Dramamine, which is typically used to treat motion sickness, could help patients suffering from heart disease.
- Anti-nausea drugs could double as heart medication.
- Dramamine can slow the heart down, giving medical professionals more time to intervene during a health crisis.
- Doctors caution, however, that results are still preliminary.
Dramamine, the popular anti-nausea medication, also has heart-preserving properties, according to a new study recently published in the journal Nature Biotechnology.

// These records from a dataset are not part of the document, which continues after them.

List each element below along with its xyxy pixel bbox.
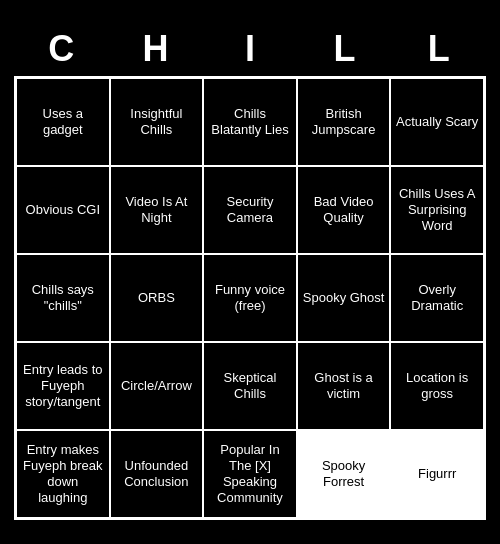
bingo-cell-21[interactable]: Unfounded Conclusion [110, 430, 204, 518]
header-letter-l1: L [297, 24, 391, 74]
bingo-cell-14[interactable]: Overly Dramatic [390, 254, 484, 342]
bingo-cell-7[interactable]: Security Camera [203, 166, 297, 254]
bingo-cell-18[interactable]: Ghost is a victim [297, 342, 391, 430]
bingo-cell-3[interactable]: British Jumpscare [297, 78, 391, 166]
header-letter-l2: L [392, 24, 486, 74]
bingo-cell-1[interactable]: Insightful Chills [110, 78, 204, 166]
bingo-cell-10[interactable]: Chills says "chills" [16, 254, 110, 342]
bingo-cell-2[interactable]: Chills Blatantly Lies [203, 78, 297, 166]
bingo-header: C H I L L [14, 24, 486, 74]
bingo-cell-11[interactable]: ORBS [110, 254, 204, 342]
bingo-cell-15[interactable]: Entry leads to Fuyeph story/tangent [16, 342, 110, 430]
bingo-cell-13[interactable]: Spooky Ghost [297, 254, 391, 342]
bingo-cell-23[interactable]: Spooky Forrest [297, 430, 391, 518]
bingo-cell-12[interactable]: Funny voice (free) [203, 254, 297, 342]
bingo-cell-17[interactable]: Skeptical Chills [203, 342, 297, 430]
bingo-cell-4[interactable]: Actually Scary [390, 78, 484, 166]
bingo-card: C H I L L Uses a gadgetInsightful Chills… [10, 20, 490, 524]
bingo-cell-6[interactable]: Video Is At Night [110, 166, 204, 254]
bingo-cell-22[interactable]: Popular In The [X] Speaking Community [203, 430, 297, 518]
bingo-cell-5[interactable]: Obvious CGI [16, 166, 110, 254]
header-letter-h: H [108, 24, 202, 74]
bingo-cell-8[interactable]: Bad Video Quality [297, 166, 391, 254]
bingo-cell-0[interactable]: Uses a gadget [16, 78, 110, 166]
header-letter-c: C [14, 24, 108, 74]
bingo-cell-9[interactable]: Chills Uses A Surprising Word [390, 166, 484, 254]
bingo-cell-16[interactable]: Circle/Arrow [110, 342, 204, 430]
bingo-cell-20[interactable]: Entry makes Fuyeph break down laughing [16, 430, 110, 518]
bingo-grid: Uses a gadgetInsightful ChillsChills Bla… [14, 76, 486, 520]
bingo-cell-24[interactable]: Figurrr [390, 430, 484, 518]
bingo-cell-19[interactable]: Location is gross [390, 342, 484, 430]
header-letter-i: I [203, 24, 297, 74]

When taken during a heart attack, Dramamine chemically cools the heart, slowing it down to give doctors extra minutes to save a patient's life. The scientists caution the research is still preliminary, and patients with heart diseases should not begin taking daily doses of the drug.
"This study started out as a fishing expedition but has led to some interesting leads," said Paul Brookes, a scientists at University of Rochester and a co-author of the paper describing the results.
According to scientists, Dramamine's effect on the heart is the chemical equivalent of being plunged into ice water. Every year there is a news report of someone falling into an ice covered pond or river. After agonizing minutes without oxygen the person is pulled out of the water, warmed up and somehow survives.
Usually only a few minutes without oxygen causes death. The icy water slows down the body's metabolism, extending the amount of time doctors, nurses or paramedics can successfully save a patient.
The study doesn't mean patients with heart disease should start taking Dramamine, says Brookes. The study was done in mice and rats, not humans. Scientists also don't know the exact cellular or molecular mechanisms Dramamine induces to protect the heart.
Dramamine also has well known side effects, including drowsiness and even hallucinations at high doses. Added together, human trials of Dramamine's heart protective effects are years away, said Brookes.
Dramamine wasn't the only drug the scientists identified. The scientists screened more than 3,700 different drugs to find new candidates to help patients survive a heart attack.
Of the more than 3,700 drugs, about 250 were identified as potentially helpful for hearts. Dramamine was one of the 140 drugs already known to doctors, many of which are approved heart medication. That leaves 110 other drugs that could help patients at risk for heart attacks that need to be explored, said Brookes.
The drug screening method is "pretty exciting," said James Downey, a doctor at the University of Alabama, Mobile. The technique will give scientists a new way to identify potentially life-saving drugs for any number of diseases or conditions.
Downey, however, agrees with Brookes that any treatment using Dramamine is still years -- and many a clinical trial -- away.